Task instructions:
Find every line in the records below that holds the word "DONE", and copy it out.

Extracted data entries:
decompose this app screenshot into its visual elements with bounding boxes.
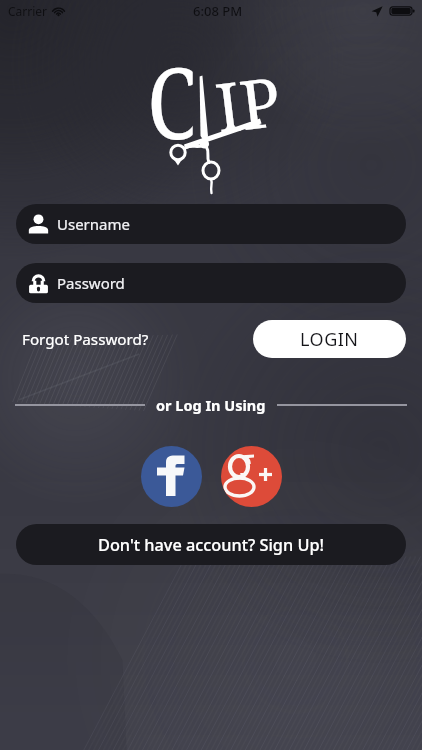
button[interactable]: Password (16, 263, 406, 303)
staticText: Username (57, 214, 130, 234)
staticText: Forgot Password? (22, 329, 149, 350)
button[interactable]: Don't have account? Sign Up! (16, 524, 406, 565)
button[interactable]: LOGIN (253, 320, 406, 358)
staticText: 6:08 PM (193, 2, 243, 20)
staticText: LOGIN (300, 327, 359, 352)
staticText: IP (210, 53, 286, 153)
staticText: C (147, 34, 193, 141)
button[interactable]: Forgot Password? (16, 321, 149, 358)
staticText: Don't have account? Sign Up! (98, 534, 324, 556)
staticText: Password (57, 273, 125, 293)
staticText: or Log In Using (156, 395, 266, 415)
button[interactable]: Log in with Facebook (141, 446, 202, 507)
staticText: Carrier (8, 3, 48, 19)
button[interactable]: Log in with Google Plus (221, 446, 282, 507)
button[interactable]: Username (16, 204, 406, 244)
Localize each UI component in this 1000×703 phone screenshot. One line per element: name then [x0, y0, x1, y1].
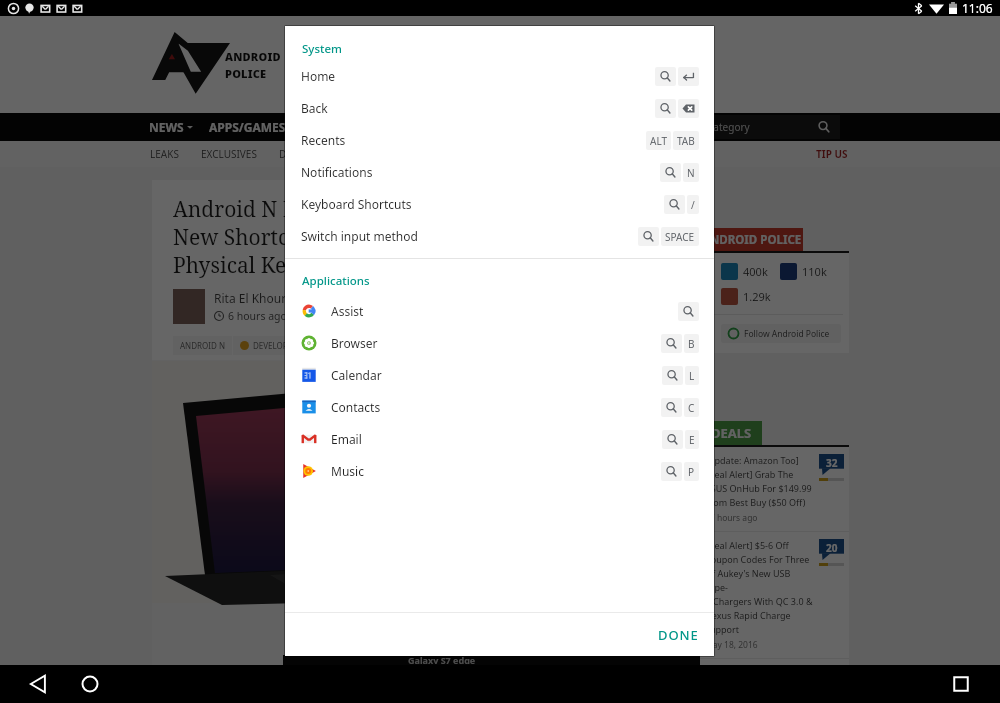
staticText: Follow Android Police	[744, 328, 830, 340]
staticText: Back	[301, 100, 328, 116]
staticText: Switch input method	[301, 228, 418, 244]
staticText: Android N Brings New Shortcuts For Physi…	[173, 195, 368, 279]
button[interactable]: DONE	[650, 620, 707, 650]
button[interactable]: Notifications	[285, 156, 714, 188]
staticText: ANDROID POLICE	[702, 232, 802, 248]
staticText: Applications	[302, 273, 370, 289]
staticText: 11:06	[962, 0, 993, 16]
staticText: DEVELOPMENT	[253, 340, 310, 351]
button[interactable]: Keyboard Shortcuts	[285, 188, 714, 220]
staticText: Notifications	[301, 164, 373, 180]
button[interactable]: Home	[285, 60, 714, 92]
staticText: Browser	[331, 335, 378, 351]
staticText: [Deal Alert] $5-6 Off Coupon Codes For T…	[705, 539, 815, 635]
staticText: C	[688, 401, 695, 415]
button[interactable]: Back	[23, 669, 53, 699]
staticText: ALT	[650, 134, 667, 148]
staticText: ANDROID N	[180, 340, 225, 351]
button[interactable]: Assist	[285, 295, 714, 327]
staticText: Email	[331, 431, 362, 447]
button[interactable]: Home	[75, 669, 105, 699]
staticText: /	[691, 198, 695, 212]
button[interactable]: Email	[285, 423, 714, 455]
staticText: System	[302, 41, 342, 57]
staticText: Contacts	[331, 399, 381, 415]
staticText: ANDROID	[225, 49, 281, 64]
staticText: 20	[826, 541, 838, 555]
button[interactable]: Calendar	[285, 359, 714, 391]
staticText: 32	[826, 456, 838, 470]
staticText: 110k	[802, 264, 827, 279]
staticText: Recents	[301, 132, 346, 148]
staticText: May 18, 2016	[705, 639, 758, 651]
staticText: DOWNLOAD	[279, 147, 338, 161]
staticText: DONE	[658, 626, 699, 644]
staticText: 400k	[743, 264, 768, 279]
button[interactable]: Browser	[285, 327, 714, 359]
staticText: 1.29k	[743, 289, 771, 304]
staticText: Keyboard Shortcuts	[301, 196, 412, 212]
staticText: Galaxy S7 edge	[408, 654, 476, 664]
staticText: P	[688, 465, 695, 479]
staticText: TAB	[677, 134, 695, 148]
staticText: TIP US	[816, 147, 848, 161]
button[interactable]: Recents	[946, 669, 976, 699]
staticText: Select a category	[670, 120, 750, 134]
staticText: LEAKS	[150, 147, 179, 161]
staticText: Rita El Khoury	[214, 290, 293, 306]
button[interactable]: Back	[285, 92, 714, 124]
staticText: 6 hours ago	[228, 309, 287, 323]
button[interactable]: Switch input method	[285, 220, 714, 252]
button[interactable]: Music	[285, 455, 714, 487]
staticText: 17 hours ago	[705, 512, 758, 524]
staticText: APPS/GAMES	[209, 119, 286, 135]
staticText: Home	[301, 68, 336, 84]
staticText: E	[689, 433, 695, 447]
staticText: SPACE	[665, 230, 695, 244]
staticText: NEWS	[325, 340, 348, 351]
staticText: NEWS	[149, 119, 184, 135]
staticText: [Update: Amazon Too] [Deal Alert] Grab T…	[705, 454, 812, 508]
button[interactable]: Recents	[285, 124, 714, 156]
staticText: Assist	[331, 303, 364, 319]
staticText: DEALS	[711, 424, 752, 442]
staticText: N	[687, 166, 695, 180]
staticText: B	[688, 337, 695, 351]
staticText: Music	[331, 463, 364, 479]
staticText: Calendar	[331, 367, 382, 383]
staticText: EXCLUSIVES	[201, 147, 257, 161]
staticText: POLICE	[225, 66, 267, 81]
button[interactable]: Follow Android Police	[721, 324, 841, 343]
button[interactable]: Contacts	[285, 391, 714, 423]
staticText: L	[689, 369, 695, 383]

Output of the task:
button[interactable]: DONE	[650, 620, 707, 650]
staticText: DONE	[658, 626, 699, 644]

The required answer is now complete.